**Stored data entries:**
==================================================
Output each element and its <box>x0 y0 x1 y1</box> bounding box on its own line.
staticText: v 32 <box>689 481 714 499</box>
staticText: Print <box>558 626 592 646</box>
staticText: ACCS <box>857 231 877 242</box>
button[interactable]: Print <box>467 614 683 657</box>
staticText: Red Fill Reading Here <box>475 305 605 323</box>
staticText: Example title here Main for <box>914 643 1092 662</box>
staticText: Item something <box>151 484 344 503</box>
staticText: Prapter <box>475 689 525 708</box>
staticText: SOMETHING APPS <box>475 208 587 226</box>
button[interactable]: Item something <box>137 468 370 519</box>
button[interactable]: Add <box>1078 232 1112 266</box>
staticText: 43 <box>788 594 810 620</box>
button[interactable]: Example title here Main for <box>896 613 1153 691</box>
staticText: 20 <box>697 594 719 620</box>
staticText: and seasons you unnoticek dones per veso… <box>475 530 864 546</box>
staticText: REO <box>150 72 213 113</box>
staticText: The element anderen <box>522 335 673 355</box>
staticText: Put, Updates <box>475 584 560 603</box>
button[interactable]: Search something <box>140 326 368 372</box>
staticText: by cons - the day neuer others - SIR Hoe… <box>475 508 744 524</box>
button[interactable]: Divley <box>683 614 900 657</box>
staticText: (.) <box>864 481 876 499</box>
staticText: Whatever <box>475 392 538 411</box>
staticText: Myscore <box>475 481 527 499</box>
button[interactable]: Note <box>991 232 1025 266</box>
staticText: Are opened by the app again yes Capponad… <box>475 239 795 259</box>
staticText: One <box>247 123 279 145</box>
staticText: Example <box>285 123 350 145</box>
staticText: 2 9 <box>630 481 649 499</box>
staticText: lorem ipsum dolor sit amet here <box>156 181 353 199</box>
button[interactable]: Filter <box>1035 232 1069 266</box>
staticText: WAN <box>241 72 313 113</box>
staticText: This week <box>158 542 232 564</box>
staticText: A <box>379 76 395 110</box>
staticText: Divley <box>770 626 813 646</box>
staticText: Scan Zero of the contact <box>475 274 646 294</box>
==================================================
Exactly as they stand above, write out the entries.

Output each element and its <box>x0 y0 x1 y1</box> bounding box on its own line.
staticText: v 32 <box>689 481 714 499</box>
staticText: Print <box>558 626 592 646</box>
staticText: ACCS <box>857 231 877 242</box>
button[interactable]: Print <box>467 614 683 657</box>
staticText: Red Fill Reading Here <box>475 305 605 323</box>
staticText: Example title here Main for <box>914 643 1092 662</box>
staticText: Item something <box>151 484 344 503</box>
staticText: Prapter <box>475 689 525 708</box>
staticText: SOMETHING APPS <box>475 208 587 226</box>
button[interactable]: Item something <box>137 468 370 519</box>
button[interactable]: Add <box>1078 232 1112 266</box>
staticText: 43 <box>788 594 810 620</box>
button[interactable]: Example title here Main for <box>896 613 1153 691</box>
staticText: 20 <box>697 594 719 620</box>
staticText: and seasons you unnoticek dones per veso… <box>475 530 864 546</box>
staticText: REO <box>150 72 213 113</box>
staticText: The element anderen <box>522 335 673 355</box>
staticText: Put, Updates <box>475 584 560 603</box>
button[interactable]: Search something <box>140 326 368 372</box>
staticText: by cons - the day neuer others - SIR Hoe… <box>475 508 744 524</box>
button[interactable]: Divley <box>683 614 900 657</box>
staticText: (.) <box>864 481 876 499</box>
staticText: Whatever <box>475 392 538 411</box>
staticText: Myscore <box>475 481 527 499</box>
button[interactable]: Note <box>991 232 1025 266</box>
staticText: Are opened by the app again yes Capponad… <box>475 239 795 259</box>
staticText: One <box>247 123 279 145</box>
staticText: Example <box>285 123 350 145</box>
staticText: 2 9 <box>630 481 649 499</box>
staticText: lorem ipsum dolor sit amet here <box>156 181 353 199</box>
button[interactable]: Filter <box>1035 232 1069 266</box>
staticText: WAN <box>241 72 313 113</box>
staticText: This week <box>158 542 232 564</box>
staticText: A <box>379 76 395 110</box>
staticText: Divley <box>770 626 813 646</box>
staticText: Scan Zero of the contact <box>475 274 646 294</box>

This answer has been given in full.